• Sample Self-Service Pet Wash Press Release Announcement

    Dirty Dogs Done Dirt Cheap (Press Release)

    Just when I thought I'd heard and seen it all, I learned that Mary Beth Conwell has installed a self-serve dog wash at the carwash she and her husband, Martin, own.

    The carwash is on the corner of Davis and West Thurston streets in Elmira.

    If you're like me, the mention of a dog wash brings a Jetsons-like scenario to mind. Dirty dog stands on a conveyer belt, which carries dirty dog through an automated machine that cleans, dries and fluffs up its coat like magic. No fuss, no muss.

    With that image in my head, imagine my surprise when I went to the carwash to see for myself what a self-serve dog wash actually is. The big yellow paw prints painted on the parking lot led to a door that opened to the dog wash area, formerly the carwash's storage area.

    When I opened the door, there it was -- a large, metal, waist-high tub with a walk-up ramp at the rear and snap-on leash near the front drain to ensure Fido stays put during the wash. A rotary switch allows the pet owner to dispense shampoo, rinse and conditioner, oatmeal shampoo, flea/tick treatment and de-skunker through a hand-held wand, a shorter version of the ones used at many coin-operated automobile washes. A vacuum hose sucks the water from the fur when the bath is finished.

    I left the dog wash thinking "What simple concept. Why didn't I think of the idea?"

    Conwell assured me my reaction was one she gets often. The dog wash she installed about three weeks ago is distributed by the Kleen-Rite Corp. of Columbia, Pa.

    She's had fun familiarizing people with the concept and she's been "pleasantly surprised" with the results.

    So is Keith Lutz, Kleen-Rite's vice-president. Sales of the systems, he said, have grown exponentially since the carwash system/supplies vendor started selling them three years ago. According to a CBS news feature on the dog washes broadcast earlier this year, about 700 similar set-ups can be found around the country. Lutz said a handful of companies make competing dog wash systems. But wherever they are, their popularity is assured.

    Theresa Goodwin recently used the Conwell's dog wash on her 2-year-old St. Bernard, Gabbie, and can see why.

    "It was nice. The pressure in the hoses, the shampoo coming out, everything was so easy. I just had to click the dial," she said. The dog wash will come in handy, she said and will save her money on Gabbie's grooming expenses.

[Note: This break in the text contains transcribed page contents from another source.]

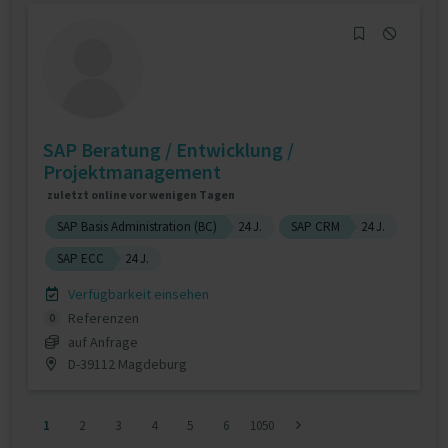
SAP Beratung / Entwicklung /
Projektmanagement
zuletzt online vor wenigen Tagen
SAP Basis Administration (BC)
24 J.
SAP CRM
24 J.
SAP ECC
24 J.
Verfügbarkeit einsehen
Referenzen
0
auf Anfrage
D-39112 Magdeburg
1
2
3
4
5
6
1050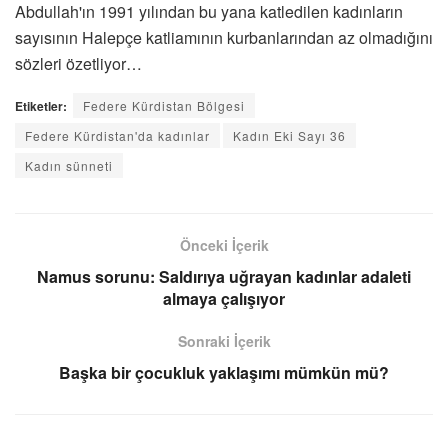
Abdullah'ın 1991 yılından bu yana katledilen kadınların
sayısının Halepçe katliamının kurbanlarından az olmadığını
sözleri özetliyor…
Etiketler:
Federe Kürdistan Bölgesi
Federe Kürdistan'da kadınlar
Kadın Eki Sayı 36
Kadın sünneti
Önceki İçerik
Namus sorunu: Saldırıya uğrayan kadınlar adaleti
almaya çalışıyor
Sonraki İçerik
Başka bir çocukluk yaklaşımı mümkün mü?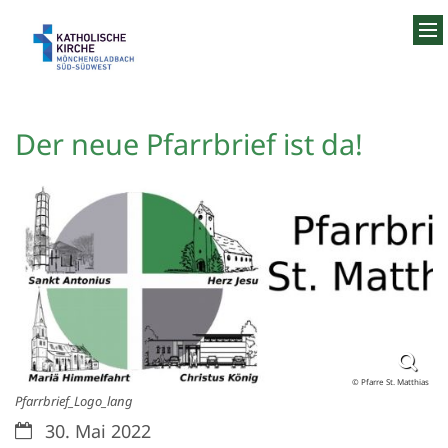
Zum Inhalt springen
Der neue Pfarrbrief ist da!
© Pfarre St. Matthias
Pfarrbrief_Logo_lang
Datum:
30. Mai 2022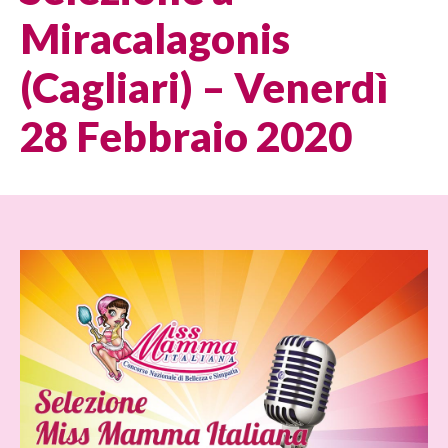
Miracalagonis
(Cagliari) – Venerdì
28 Febbraio 2020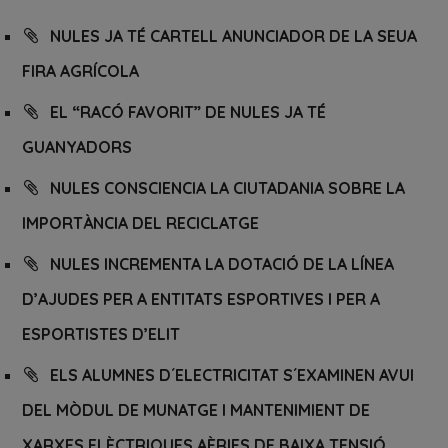
NULES JA TÉ CARTELL ANUNCIADOR DE LA SEUA
FIRA AGRÍCOLA
EL “RACÓ FAVORIT” DE NULES JA TÉ
GUANYADORS
NULES CONSCIENCIA LA CIUTADANIA SOBRE LA
IMPORTÀNCIA DEL RECICLATGE
NULES INCREMENTA LA DOTACIÓ DE LA LÍNEA
D’AJUDES PER A ENTITATS ESPORTIVES I PER A
ESPORTISTES D’ELIT
ELS ALUMNES D´ELECTRICITAT S´EXAMINEN AVUI
DEL MÒDUL DE MUNATGE I MANTENIMIENT DE
XARXES ELÈCTRIQUES AÈRIES DE BAIXA TENSIÓ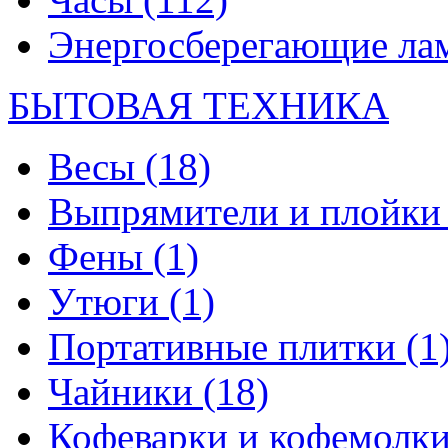
Энергосберегающие л
БЫТОВАЯ ТЕХНИКА
Весы
(18)
Выпрямители и плойк
Фены
(1)
Утюги
(1)
Портативные плитки
(1
Чайники
(18)
Кофеварки и кофемолк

    How much money? The minimum cost is $5, but just like the coin-operated car washes, the more money you put in, the longer the bath time. It cost Goodwin $7 to wash Gabbie, compared with the $40 fee charged by a professional dog groomer for a bath, toe nail clipping and coat trimming.

    When Jim MacIntosh of Horseheads took his golden retriever, Kelsey, to the dog wash about a week ago, he was surprised that he had to wait his turn. It seemed Kelsey had a run-in with a skunk. The recommended method of getting rid of the stink, a hydrogen peroxide-baking soda mixture, didn't work. The de-skunker option at the dog wash did, MacIntosh said.

    While the word about the new wash option circulates among dog owners, Conwell said she's having a ball retrieving the messages about the dog wash left on her answering machine.

    "(The callers) say 'This is wonderful idea.' They love that they don't have to clean the dog in their homes and don't have to bend over; it's so easy, a great idea; it's one of those things that is convenient and priced right; and they can get their cars washed as well as the dog," she said.